DATA TO PROCESS:
--

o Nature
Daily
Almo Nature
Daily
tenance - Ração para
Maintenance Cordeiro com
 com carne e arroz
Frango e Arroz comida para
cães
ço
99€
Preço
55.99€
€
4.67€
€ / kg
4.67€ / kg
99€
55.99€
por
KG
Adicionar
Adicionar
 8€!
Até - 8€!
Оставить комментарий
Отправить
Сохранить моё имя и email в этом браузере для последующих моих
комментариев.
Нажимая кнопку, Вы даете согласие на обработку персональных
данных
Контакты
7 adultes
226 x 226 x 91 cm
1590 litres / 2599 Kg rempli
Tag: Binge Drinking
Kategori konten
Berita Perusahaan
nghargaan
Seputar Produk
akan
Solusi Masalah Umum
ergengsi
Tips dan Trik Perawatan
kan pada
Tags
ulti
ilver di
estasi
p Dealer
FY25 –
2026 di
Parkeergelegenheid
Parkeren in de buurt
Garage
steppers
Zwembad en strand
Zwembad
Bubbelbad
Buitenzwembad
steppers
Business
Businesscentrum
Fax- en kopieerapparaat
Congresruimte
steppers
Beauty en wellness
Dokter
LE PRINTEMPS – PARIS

--

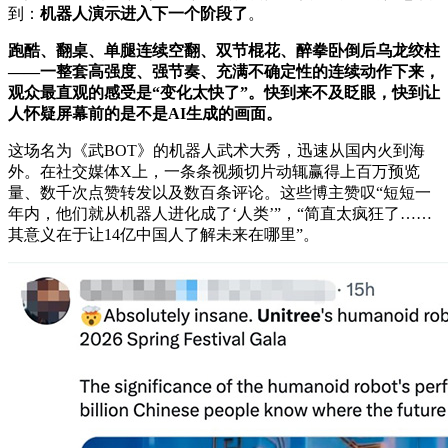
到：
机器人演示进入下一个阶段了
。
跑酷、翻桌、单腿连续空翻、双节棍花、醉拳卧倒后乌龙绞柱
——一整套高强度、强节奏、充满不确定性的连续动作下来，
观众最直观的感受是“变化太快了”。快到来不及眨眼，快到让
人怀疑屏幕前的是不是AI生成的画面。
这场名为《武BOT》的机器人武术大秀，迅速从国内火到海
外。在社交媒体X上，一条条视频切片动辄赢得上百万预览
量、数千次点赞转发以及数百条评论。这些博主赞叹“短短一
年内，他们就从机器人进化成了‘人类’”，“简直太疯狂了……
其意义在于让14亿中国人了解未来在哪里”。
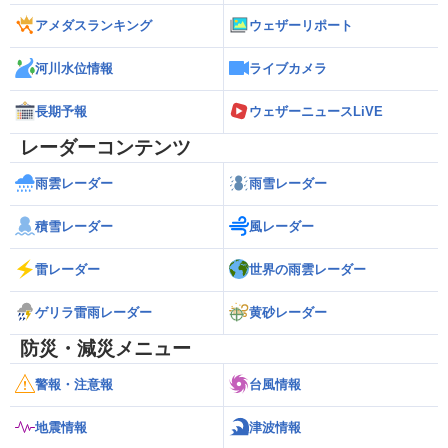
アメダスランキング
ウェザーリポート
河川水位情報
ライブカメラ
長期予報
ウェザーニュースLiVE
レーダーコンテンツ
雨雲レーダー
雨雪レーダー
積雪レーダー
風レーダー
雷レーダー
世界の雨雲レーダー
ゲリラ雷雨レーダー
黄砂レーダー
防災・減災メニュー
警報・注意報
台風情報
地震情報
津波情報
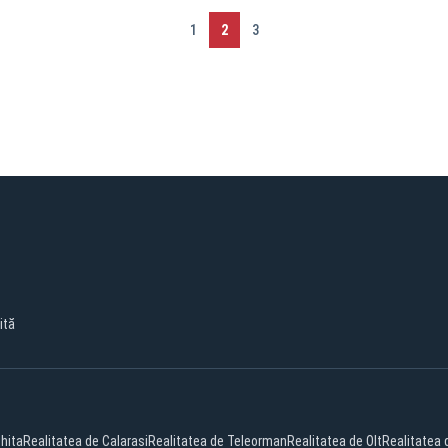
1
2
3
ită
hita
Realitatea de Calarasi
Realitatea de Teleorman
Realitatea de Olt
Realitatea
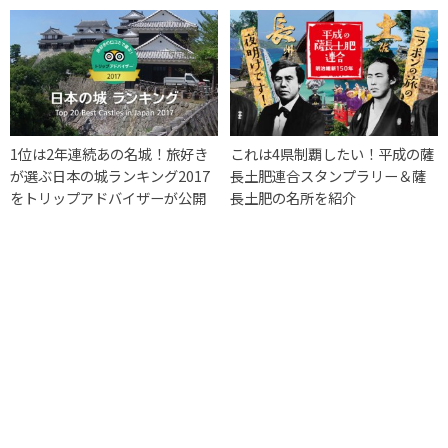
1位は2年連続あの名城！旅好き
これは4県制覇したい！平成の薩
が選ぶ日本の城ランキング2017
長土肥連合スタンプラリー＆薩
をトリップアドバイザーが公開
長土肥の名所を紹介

--

WHAT YOU SHOULD DO:
Find the line with "Solusi Masalah Umum" in the entries above. Retype it and each line after it, exactly, through the line with "LE PRINTEMPS – PARIS", and stop there.

COMPLETED TASK:
Solusi Masalah Umum
ergengsi
Tips dan Trik Perawatan
kan pada
Tags
ulti
ilver di
estasi
p Dealer
FY25 –
2026 di
Parkeergelegenheid
Parkeren in de buurt
Garage
steppers
Zwembad en strand
Zwembad
Bubbelbad
Buitenzwembad
steppers
Business
Businesscentrum
Fax- en kopieerapparaat
Congresruimte
steppers
Beauty en wellness
Dokter
LE PRINTEMPS – PARIS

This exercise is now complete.